TRENTON, N.J. – Sen. Jon Corzine (search) said Wednesday that he will not actively seek to run for governor in a special election, dashing hopes by some state Democrats that he would help pressure Gov. James E. McGreevey (search) to resign earlier than planned.
Corzine said McGreevey has assured him that he intends to serve through Nov. 15, in which case a special election would not be held.
The Democratic governor gave that resignation date last week, when he announced he is gay and had an affair with another man. He said he would resign because the affair left his office open to threats.
"The governor made clear in our conversation his absolute intent to serve until Nov. 15, 2004. I accept that decision as final," Corzine said in a statement.
Some Democrats had joined Republicans in urging McGreevey to resign before Sept. 3, the cutoff date for holding a special election to complete the governor's term, which ends in January 2006.
In a one-sentence statement, McGreevey thanked Corzine for his support: "I appreciated Senator Corzine's decision and his consideration for my position and for the well-being of my family."
Corzine, however, is not completely ruling out a run for governor if McGreevey unexpectedly resigns before Sept. 3, according to a source close to the senator who spoke on condition of anonymity.
Corzine is "keeping his options open for 2005" and would consider a campaign if a special election were held, the source said.
Corzine is a Wall Street multimillionaire who has become an important fund-raiser for Democrats nationally. Fellow Democrats considered him to be a formidable candidate, but Corzine's statement could make it easier for McGreevey to stay in office until November.
If McGreevey does not resign by Sept. 3, the remainder of his term will be filled by state Senate President Richard J. Codey (search).
The New Jersey governorship has been called the most powerful in the country because there is no lieutenant governor and the governor appoints his entire cabinet.

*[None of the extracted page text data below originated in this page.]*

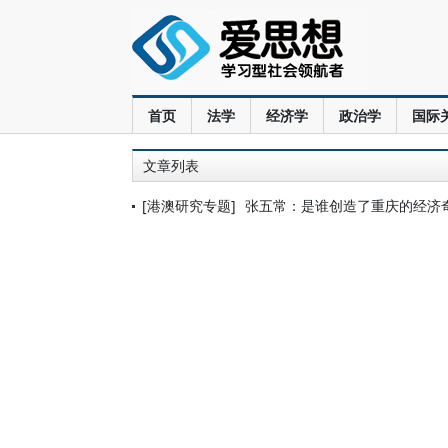
首页
法学
经济学
政治学
国际
文章列表
[港澳研究专题]
张五常：是谁创造了重庆的经济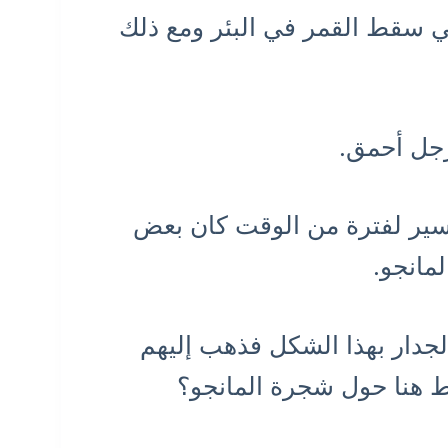
ني سقط القمر في البئر ومع ذلك
رجل أحمق.
لسير لفترة من الوقت كان بعض
مانجو.
لجدار بهذا الشكل فذهب إليهم
ائط هنا حول شجرة المانجو؟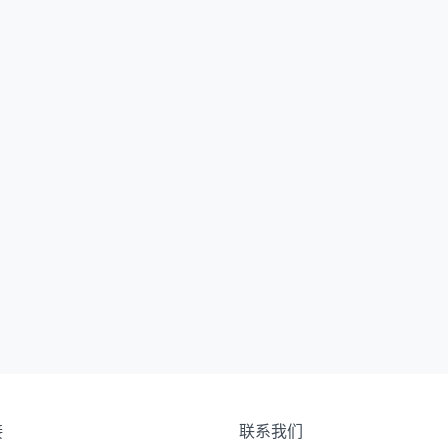
接
联系我们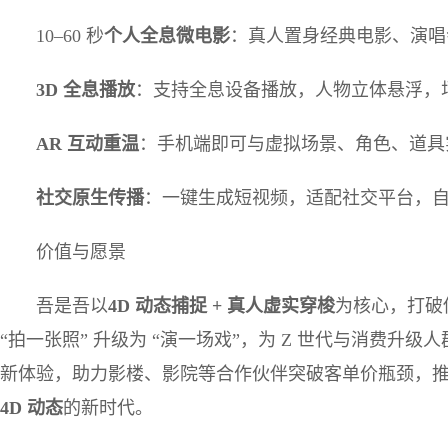
10–60 秒
个人全息微电影
：真人置身经典电影、演唱
3D
全息播放
：支持全息设备播放，人物立体悬浮，场
AR
互动重温
：手机端即可与虚拟场景、角色、道具
社交原生传播
：一键生成短视频，适配社交平台，
价值与愿景
吾是吾以
4D
动态捕捉
+
真人虚实穿梭
为核心，打破
“拍一张照” 升级为 “演一场戏”，为 Z 世代与消费升级
新体验，助力影楼、影院等合作伙伴突破客单价瓶颈，推动
4D
动态
的新时代。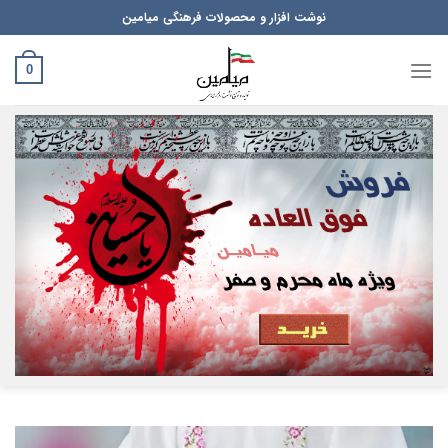
Ski
نوشت افزار و محصولات فرهنگی میامین
t
conten
0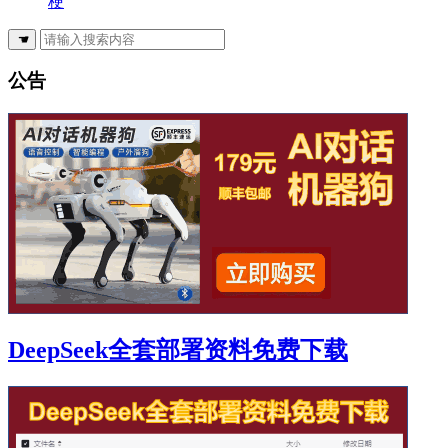
梗
☚
公告
DeepSeek全套部署资料免费下载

Also Wednesday, a major contributor to McGreevey pleaded guilty to charges including tax fraud and witness retaliation.
McGreevey was not implicated in the charges against real estate mogul Charles Kushner (search), who had been under federal investigation for about three years.
Prosecutors said Kushner hired a prostitute to have sex with his brother-in-law, William Schulder. Prosecutors said Kushner had the sex act videotaped and a copy of the tape sent to his own sister, Schulder's wife, who also was cooperating in the investigation.
The aim, prosecutors said, was to retaliate against the family members for cooperating with the government in the case.
U.S. Attorney Christopher J. Christie said Kushner faces 11/2 to 2 years in prison and fines. The plea deal does not require Kushner to cooperate with investigators.
Kushner has a connection to Golan Cipel (search) — the man who, according to sources close to McGreevey, had an affair with the governor.
Kushner sponsored the work visa that allowed Cipel to come to the United States from Israel and gave him a $30,000-a-year job in public relations with one of his companies.
Cipel maintains he is heterosexual, and has denied McGreevey's claims and accused the governor of sexual harassment.
McGreevey appointed Cipel as New Jersey's homeland security adviser in 2002, an appointment that was criticized because of Cipel's inexperience and because as a non-citizen he lacked federal security clearance.
Cipel was reassigned from the $110,000-a-year job a few months later. He left government soon after.
Kushner's attorney said his client had no contact with Cipel "for several years."